Rating: B-
Dir: Adam McKay
Star: Will Ferrell, Mark Wahlberg, Eva Mendes, Steve Coogan
This is the kind of slick, mindless action-comedy that Hollywood does very well. It’s the cinematic equivalent of cheap Chinese food: it does the job, but 20 minutes later you’ve forgotten what it tasted like. I enjoyed this a fair bit while it was on, but a couple of days later, I’m struggling to remember any of the specifics. It centres on two cops – Allen Gambell (Ferrell) is a desk-jockey forensic accountant, while Terry Holtz (Wahlberg) is unwillingly stuck in the office after accidentally shooting a member of the New York Yankees. When the reigning supercops in the department suffer a tragic fate, Holtz tries to take over, dragging Gambell with him. Their investigation of a missing scaffolding permit eventually leads them toward a multi-billon dollar fraud – the perpetrators of whom are none too happy to be discovered.

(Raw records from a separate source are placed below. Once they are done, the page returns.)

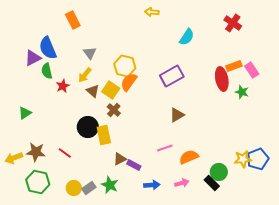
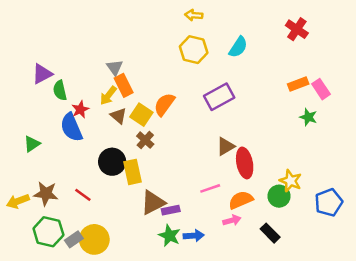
orange rectangle: (73, 20) -> (124, 85), moved
blue semicircle: (48, 48) -> (71, 127), moved
yellow hexagon: (125, 66) -> (194, 50), moved
red ellipse: (222, 79) -> (245, 163), moved
brown triangle: (120, 159) -> (153, 202), size x1.5
yellow star: (243, 159) -> (290, 181), moved, turned 30
purple rectangle: (134, 165) -> (171, 210), turned -40
green circle: (219, 172) -> (279, 196), moved
pink arrow: (182, 183) -> (232, 220), moved
green star: (110, 185) -> (169, 236), moved
yellow circle: (74, 188) -> (94, 239), size x1.5
gray rectangle: (89, 188) -> (74, 239), moved

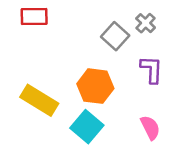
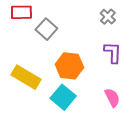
gray square: (115, 36) -> (46, 29), moved

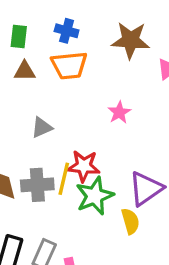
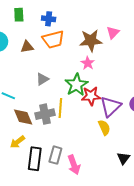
green rectangle: (19, 36) -> (19, 15), moved
brown star: (131, 40) -> (91, 40), moved
red star: (84, 166) -> (91, 96), moved
green star: (95, 196) -> (76, 85), moved

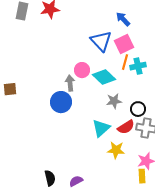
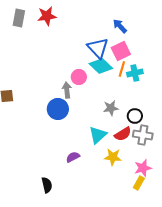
cyan diamond: (104, 77) -> (101, 66), moved
yellow rectangle: (142, 176) -> (139, 183), turned 32
purple semicircle: (76, 181) -> (73, 157), moved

McKay and Ferrell deliver a nice deconstruction of the standard cop mythology, playing against type in almost every way – even Gambell’s implausibly-hot wife (Mendes) is seen by him as utterly plain. That’s when the film is most successful; the later sections, the film becomes too close to what it’s parodying, though there is a marvellous, rabble-rousing end-credit sequence which points out the horrific costs of the Wall Street bailout, etc. It’s largely at odds with the rest of the film, feeling like it strayed in from a Michael Moore movie, but I still liked it. While more of that venom would have been welcome, it would be churlish to complain too much: this does exactly what it sets out to do, providing ninety minutes of frothy entertainment, with a more than acceptable number of genuine laughs.